Older women are great sources of wisdom and advice from real-life experiences. Starting an older women’s ministry on the basis of reaching out to the younger generation and offering help and prayer is a fantastic way to build a worthwhile outreach. If your church does not have a senior women’s ministry, this is an excellent foundation. Create an organized ministry with the goal of building up other women in your church.
Pray About It
On your journey to create a new senior women’s ministry, keep the Lord at the heart of all your actions. Pray to the Lord to work through you and use you to accomplish great things within your church. Let Him know you are an available worker for the task of creating a new ministry or building on your existing one. Be as Isaiah, who said, “Here am I; send me,” when the Lord asked whom shall go for us. Open yourself to the Word of God and His will for you, whether that is becoming the leader of the new ministry or doing something to establish one, but letting someone else take the helm. You may be the instrument God wants to use to get the ball rolling on a senior women’s ministry in your church.
You may begin by praying about what you wish to accomplish for your senior women’s ministry, but ultimately your prayer should focus on what God wants to accomplish through you. When you pray with the attitude of being a vessel for God’s work instead of your own, your prayer can take a more concise focus and direction. Pray for direction, guidance, and help while starting your women’s ministry. Pray for future leaders, for your pastor, and for volunteers to help with the ministry. Finally, pray that older women feel welcome and useful within the new ministry.
Meet with the Pastor
Once you’ve established your desire to create an older women’s ministry in your mind, heart, and soul, it’s time to start the work. Prepare for a meeting with the pastor and church leadership regarding your burden for senior women’s ministry. Get to the core of why you would like to start the group and articulate your thoughts clearly to leadership. Write down an outline of discussion points of why a senior women’s ministry should be a part of the church, how it will help women, and how it will positively impact the church as a whole.

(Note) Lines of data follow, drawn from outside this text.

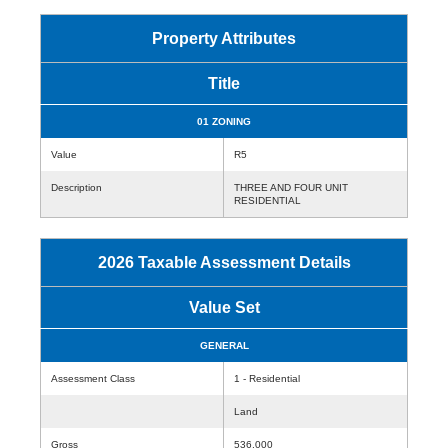
Property Attributes
Title
01 ZONING
Value
R5
Description
THREE AND FOUR UNIT
RESIDENTIAL
2026 Taxable Assessment Details
Value Set
GENERAL
Assessment Class
1 - Residential
Land
Gross
536,000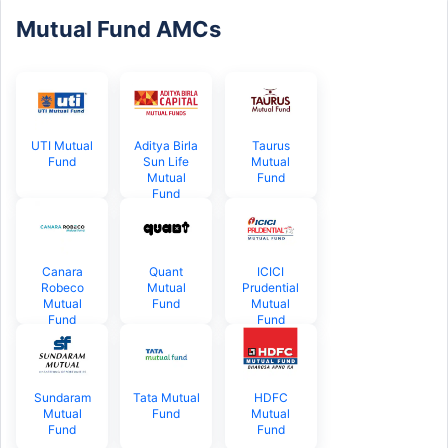
Mutual Fund AMCs
UTI Mutual
Aditya Birla
Taurus
Fund
Sun Life
Mutual
Mutual
Fund
Fund
Canara
Quant
ICICI
Robeco
Mutual
Prudential
Mutual
Fund
Mutual
Fund
Fund
Sundaram
Tata Mutual
HDFC
Mutual
Fund
Mutual
Fund
Fund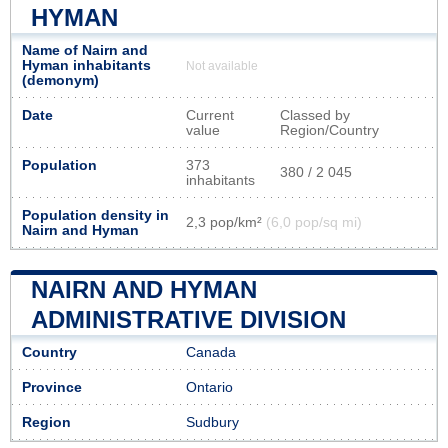
HYMAN
Name of Nairn and
Hyman inhabitants
Not available
(demonym)
Date
Current
Classed by
value
Region/Country
Population
373
380 / 2 045
inhabitants
Population density in
2,3 pop/km²
(6,0 pop/sq mi)
Nairn and Hyman
NAIRN AND HYMAN
ADMINISTRATIVE DIVISION
Country
Canada
Province
Ontario
Region
Sudbury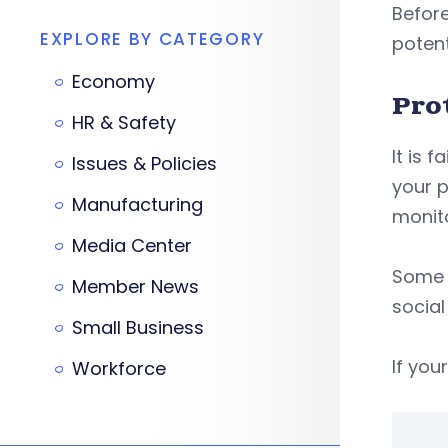
Before
EXPLORE BY CATEGORY
potent
Economy
Pro
HR & Safety
It is 
Issues & Policies
your p
Manufacturing
monito
Media Center
Some b
Member News
social
Small Business
If you
Workforce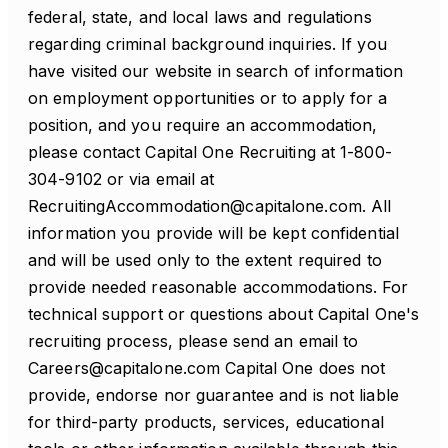
federal, state, and local laws and regulations
regarding criminal background inquiries. If you
have visited our website in search of information
on employment opportunities or to apply for a
position, and you require an accommodation,
please contact Capital One Recruiting at 1-800-
304-9102 or via email at
RecruitingAccommodation@capitalone.com. All
information you provide will be kept confidential
and will be used only to the extent required to
provide needed reasonable accommodations. For
technical support or questions about Capital One's
recruiting process, please send an email to
Careers@capitalone.com Capital One does not
provide, endorse nor guarantee and is not liable
for third-party products, services, educational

Discuss the needs of women in your community and how the Lord has impressed upon you to create a ministry. List some of the objectives the ministry will have, such as starting a new prayer group or Bible study program. Include specifics, such as when and where the ministry will meet, and the general direction you believe the ministry will go. Thank your pastor for his time and wait for approval to proceed with your new ministry.
Bridge the Age Gap
Sometimes all it takes for older women to feel more at home in their church’s existing ministries is a bit of work to bridge the age gap. Titus 2 in the Bible instructs older women to “be reverent in the way they live” and to “teach what is good” to younger women. Younger women need the older generation in women’s ministries to help guide and educate them in the ways of faith, the church, and personal relationships.
If you feel that your ministry caters more to a younger crowd, there are things you can do to facilitate a more elderly-friendly environment. Here are five tips to blend your women’s ministry more fully:
- Invite more elderly women to join. When a ministry hosts an event for new members, intentionally extend invitations to older women. Initiating more women of all ages will help engender feelings of a mixed community.
- Encourage testimonies from older women. In group settings, ask to hear testimonies from some of the older women regarding their faith. It is encouraging for younger women to hear stories from their female elders, finding things they have in common and giving hope to women in similar circumstances.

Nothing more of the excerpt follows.